# Assigned task
Every line from the one containing "进行对比，burp为我们在左上角标出了2项不同，但都" to the last line of the listing below should be given again exactly.

# Provided information
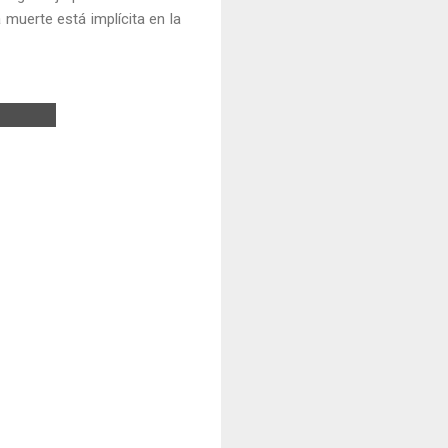
 muerte está implícita en la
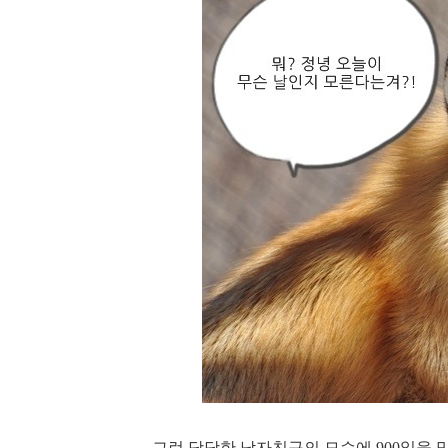
그런 당당한 남자친구의 모습에 900일을 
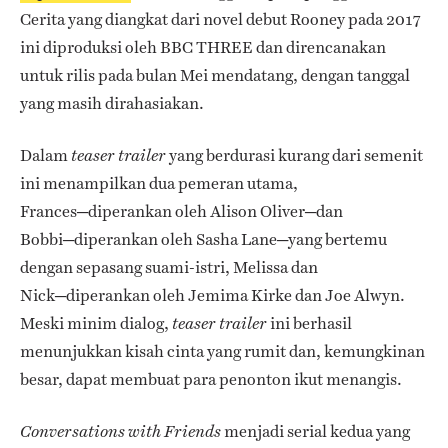
Cerita yang diangkat dari novel debut Rooney pada 2017
ini diproduksi oleh BBC THREE dan direncanakan
untuk rilis pada bulan Mei mendatang, dengan tanggal
yang masih dirahasiakan.
Dalam
yang berdurasi kurang dari semenit
teaser trailer
ini menampilkan dua pemeran utama,
Frances─diperankan oleh Alison Oliver─dan
Bobbi─diperankan oleh Sasha Lane─yang bertemu
dengan sepasang suami-istri, Melissa dan
Nick─diperankan oleh Jemima Kirke dan Joe Alwyn.
Meski minim dialog,
ini berhasil
teaser trailer
menunjukkan kisah cinta yang rumit dan, kemungkinan
besar, dapat membuat para penonton ikut menangis.
menjadi serial kedua yang
Conversations with Friends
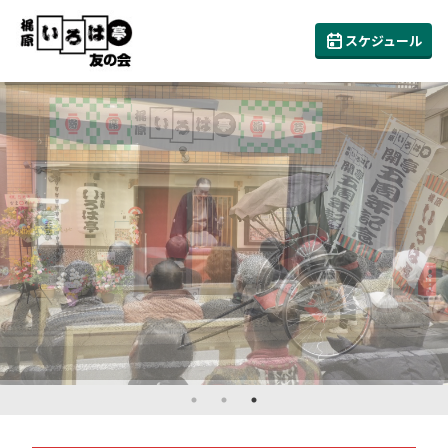
スケジュール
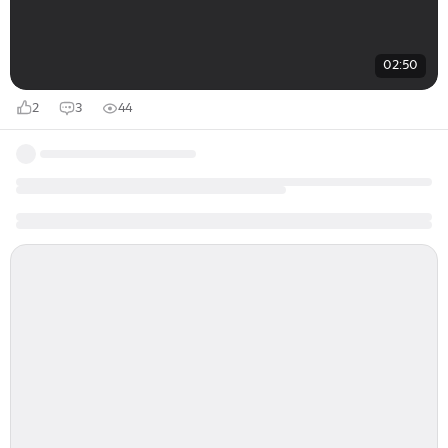
02:50
2
3
44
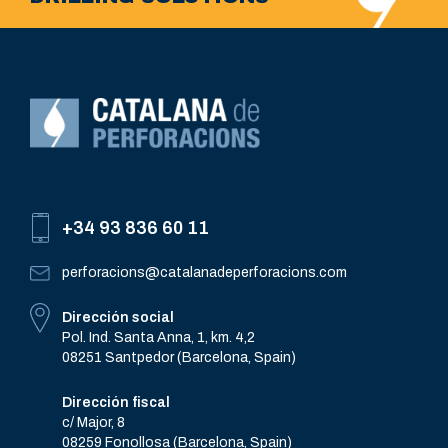
+34 93 836 60 11
perforacions@catalanadeperforacions.com
Dirección social
Pol. Ind. Santa Anna, 1, km. 4,2
08251 Santpedor (Barcelona, Spain)
Dirección fiscal
c/ Major, 8
08259 Fonollosa (Barcelona, Spain)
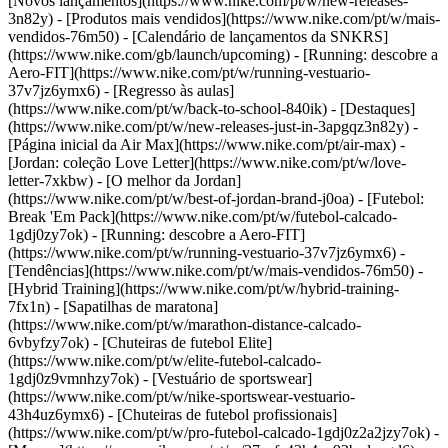
[Novos lançamentos](https://www.nike.com/pt/w/new-releases-
3n82y) - [Produtos mais vendidos](https://www.nike.com/pt/w/mais-
vendidos-76m50) - [Calendário de lançamentos da SNKRS]
(https://www.nike.com/gb/launch/upcoming) - [Running: descobre a
Aero-FIT](https://www.nike.com/pt/w/running-vestuario-
37v7jz6ymx6) - [Regresso às aulas]
(https://www.nike.com/pt/w/back-to-school-840ik)
- [Destaques]
(https://www.nike.com/pt/w/new-releases-just-in-3apgqz3n82y) -
[Página inicial da Air Max](https://www.nike.com/pt/air-max) -
[Jordan: coleção Love Letter](https://www.nike.com/pt/w/love-
letter-7xkbw) - [O melhor da Jordan]
(https://www.nike.com/pt/w/best-of-jordan-brand-j0oa) - [Futebol:
Break 'Em Pack](https://www.nike.com/pt/w/futebol-calcado-
1gdj0zy7ok) - [Running: descobre a Aero-FIT]
(https://www.nike.com/pt/w/running-vestuario-37v7jz6ymx6)
-
[Tendências](https://www.nike.com/pt/w/mais-vendidos-76m50) -
[Hybrid Training](https://www.nike.com/pt/w/hybrid-training-
7fx1n) - [Sapatilhas de maratona]
(https://www.nike.com/pt/w/marathon-distance-calcado-
6vbyfzy7ok) - [Chuteiras de futebol Elite]
(https://www.nike.com/pt/w/elite-futebol-calcado-
1gdj0z9vmnhzy7ok) - [Vestuário de sportswear]
(https://www.nike.com/pt/w/nike-sportswear-vestuario-
43h4uz6ymx6) - [Chuteiras de futebol profissionais]
(https://www.nike.com/pt/w/pro-futebol-calcado-1gdj0z2a2jzy7ok)
-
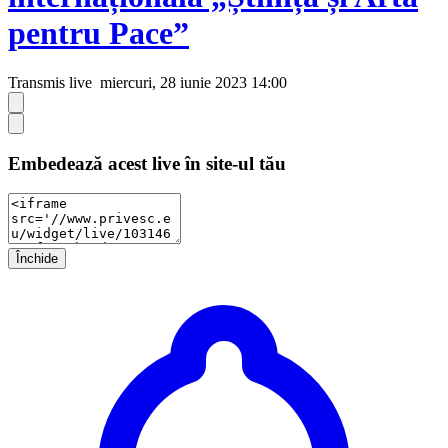
pentru Pace”
Transmis live
miercuri, 28 iunie 2023 14:00
Embedează acest live în site-ul tău
Închide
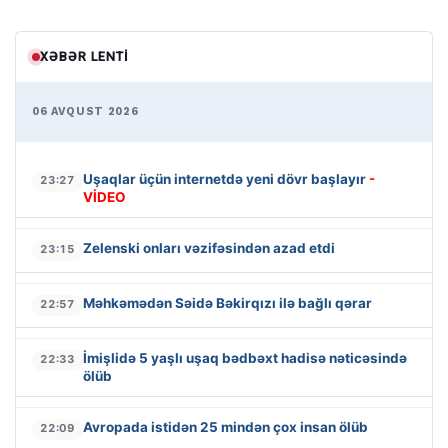
XƏBƏR LENTI
06 AVQUST 2026
Uşaqlar üçün internetdə yeni dövr başlayır
-
23:27
VİDEO
Zelenski onları vəzifəsindən azad etdi
23:15
Məhkəmədən Səidə Bəkirqızı ilə bağlı qərar
22:57
İmişlidə 5 yaşlı uşaq bədbəxt hadisə nəticəsində
22:33
ölüb
Avropada istidən 25 mindən çox insan ölüb
22:09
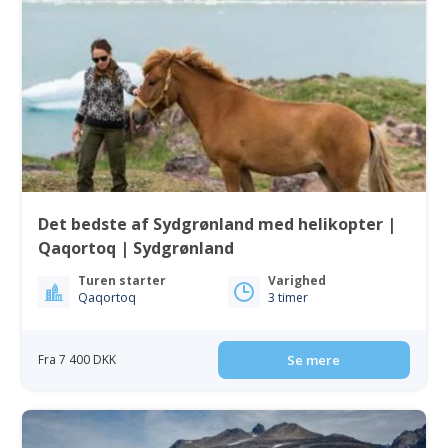
Det bedste af Sydgrønland med helikopter |
Qaqortoq | Sydgrønland
Turen starter
Varighed
Qaqortoq
3 timer
Fra 7 400 DKK
Se mere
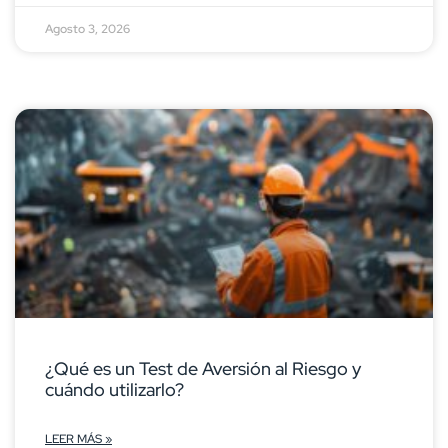
Agosto 3, 2026
¿Qué es un Test de Aversión al Riesgo y
cuándo utilizarlo?
LEER MÁS »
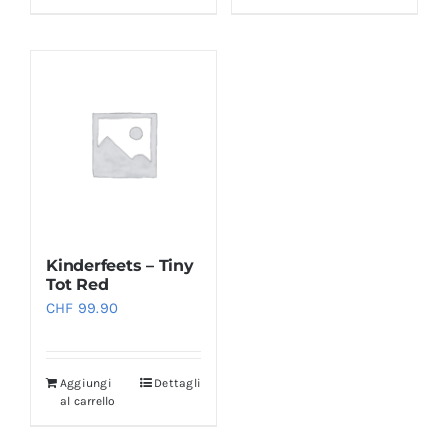
Kinderfeets – Tiny
Tot Red
CHF
99.90
Aggiungi
Dettagli
al carrello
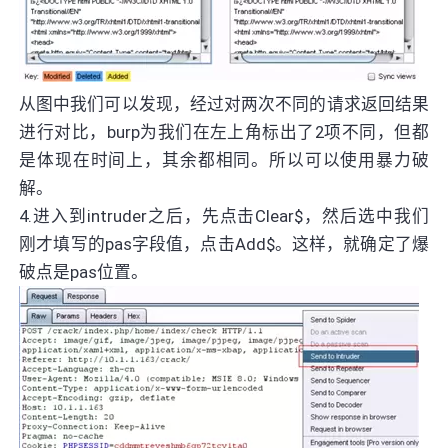
从图中我们可以发现，经过对两次不同的请求返回结果
进行对比，burp为我们在左上角标出了2项不同，但都
是体现在时间上，其余都相同。所以可以使用暴力破
解。
4.进入到intruder之后，先点击Clear$，然后选中我们
刚才填写的pas字段值，点击Add$。这样，就确定了爆
破点是pas位置。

# Output
进行对比，burp为我们在左上角标出了2项不同，但都
是体现在时间上，其余都相同。所以可以使用暴力破
解。
4.进入到intruder之后，先点击Clear$，然后选中我们
刚才填写的pas字段值，点击Add$。这样，就确定了爆
破点是pas位置。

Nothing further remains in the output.